Still Available: Heights Hippie Workshop Compound with Next-Door Crash Pad

No, this isn’t the Neighborhood Guessing Game. But there’s got to be a story behind this place.

The 2,714-square-foot “workshop” building on the corner of 9th and Harvard in the Heights, which apparently dates from 1920, has been for sale since March. It’s listed, along with a 911-sq.-ft. bungalow next door along 9th St., for $430,000 — marked down from $472,000 with 2 stops along the way.

Wanna peek inside?

***

Up those stairs is this study . . .

With a view of the happenin’ scene below:

The adjacent bungalow:

19 Comment

  • Nice space. It would be great place for a store.

  • Sell it to Allegro Builders!

  • Oh yeah.. I’ve run by this place many times.. This would be a great place for my coffee/ice cream/pub idea..

  • Are those burlap bags filled with green coffee, perchance? If I had a million dollars I’d open up a retail coffee roastery there…

  • Zippy and Jesica, I see a business partnership here!

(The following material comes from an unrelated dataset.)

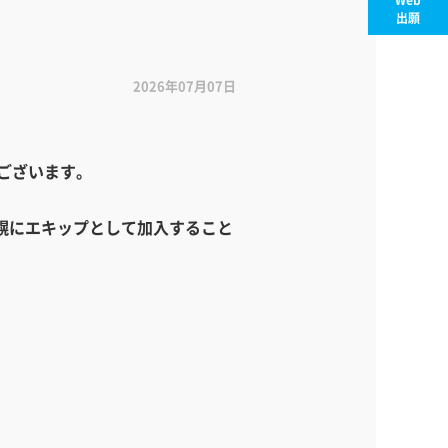
出願
2026年07月07日
うございます。
札幌にエキップとして加入すること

    Pool some money and make it happen!

    It’s a good location just a block from Heights Blvd.

    Local based coffee shops are the rage. Add a sandwich shop or bakery component (or both) and you’ll have really nice place there.

  • At one point there was an old sign in the window (may still be there) that led me to think it used to be a store specializing in Victorian-style ornamentations, like stained glass and gingerbread trim and stuff. I guessed it was in business during the height of the renovation boom in the Heights, the one that preceded the current demolition boom.

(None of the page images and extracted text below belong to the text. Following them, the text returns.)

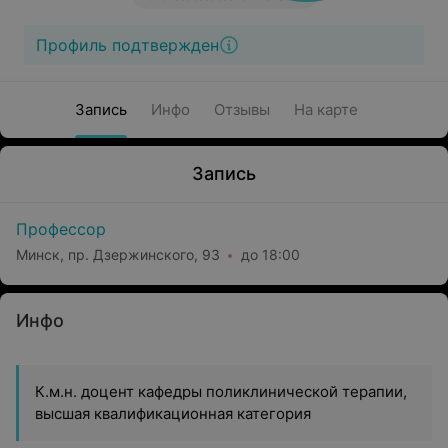
Профиль подтвержден
Запись
Инфо
Отзывы
На карте
Запись
Профессор
Минск, пр. Дзержинского, 93
до 18:00
Инфо
К.м.н. доцент кафедры поликлинической терапии,
высшая квалификационная категория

  • kjb434 has an interesting idea, although sadly I can only splash around at the shallow end of the money pool… Speaking of pools, did anyone notice that the map on HAR places this in Dickinson?

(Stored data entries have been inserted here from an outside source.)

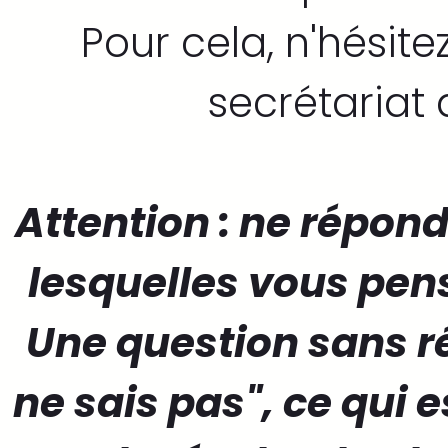
Pour cela, n'hésit
secrétariat
Attention : ne répon
lesquelles vous pens
Une question sans r
ne sais pas", ce qui e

  • Yeah, I notice HAR made this mistake on several address I check from Swamplot.

    I just copy the address to Google Maps now. That’s when I realized this was a good location.

    One block from Heights boulevard with two other buildings across the street that have parking. Ones a church! Sunday morning coffee anyone. Is the parking lot across the street for a school?

  • i’ll guess somewhere in the heights… maybe around 9th and harvard…

    fingers crossed!! i still havent won one of these..

  • I drove past this place yesterday and also wondered why its empty. It is a great location for a coffee bar / bistro type restaurant. Its only 2 blocks from the 11th street action, and this corner has a lot of traffic, especially with a church and a school right across the street. If only being a restaurateur weren’t such a risky business …..

  • The coffee shop idea might work, but without liquor sales, it’s even tougher to make the pay grade. I think this is within the dry area of the Heights. Someone correct me if ah beez wrong.

  • that neighborhood needs a tattoo/hotrod shop…

    with latenight keg parties featuring live local music.

  • They already have that at on 6th street (White Oak Bayou Drive).

  • Irt was a woodworking shop that did custom trims into the 90’s. I recall the owner, who was maybe in his mid 30s at the time, moved to somplace much smaller.
    The problem in turning it into any retail establishment is, as always, parking. The neighbors would scream. It is kitty-corner to Harverd Elem. and across the street from a Bapist Church in a dry part of the Heights.
    It needs an artist who can afford a great workspace.

  • dry part of the Heights? This is never actually enforced.

  • Dry area not enforced? Might want to call TABC on that one. If this was true The Heights would be overrun with restaurants with full mixed beverage permits. The map of the Dry Area can only be circumvented with a private club license. That is why most restaurants look for space just outside the perimeter. The dry area should be repealed anyway. It is outdated now that the city of Houston has jurisdiction over the Heights.

  • The dry area is enforced! Stop at the convenience store at 14th and the Blvd. and ask where they keep the beer.

    The dry area is not really very big and many locals do not want to see any change. The private club approach is working or Shade in 19th, and besides, we fear that with a repeal, there would soon be a giant Ferris wheel and a Joe’s Crab Shack on the Blvd. Aren’t those faux Victorians tacky enough?

  • SOLD! Anyone going to claim it?

    In my opinion the dry area is only working if you believe the slow deterioration of all the retail property within the dry area is somehow a good thing. The dry area just tends to force the neighborhood towards becoming completely residential which in no way prevents people putting up ugly buildings. Repeal it already.

  • Hummmm- there isn’t a lot of retail in the area and, having lived here since ’81, it looks to me that the main dry retail areas, Yale Street and 19th street, have been steadily improving this decade. If you are suggesting that chain stores would be much better, you would not be the first.

    Or if you are suggesting that the many watering holes at White Oak and Studemont would be preferable to the many law offices on the boulevard…What can I say – there are people who actually do not like Beer Island.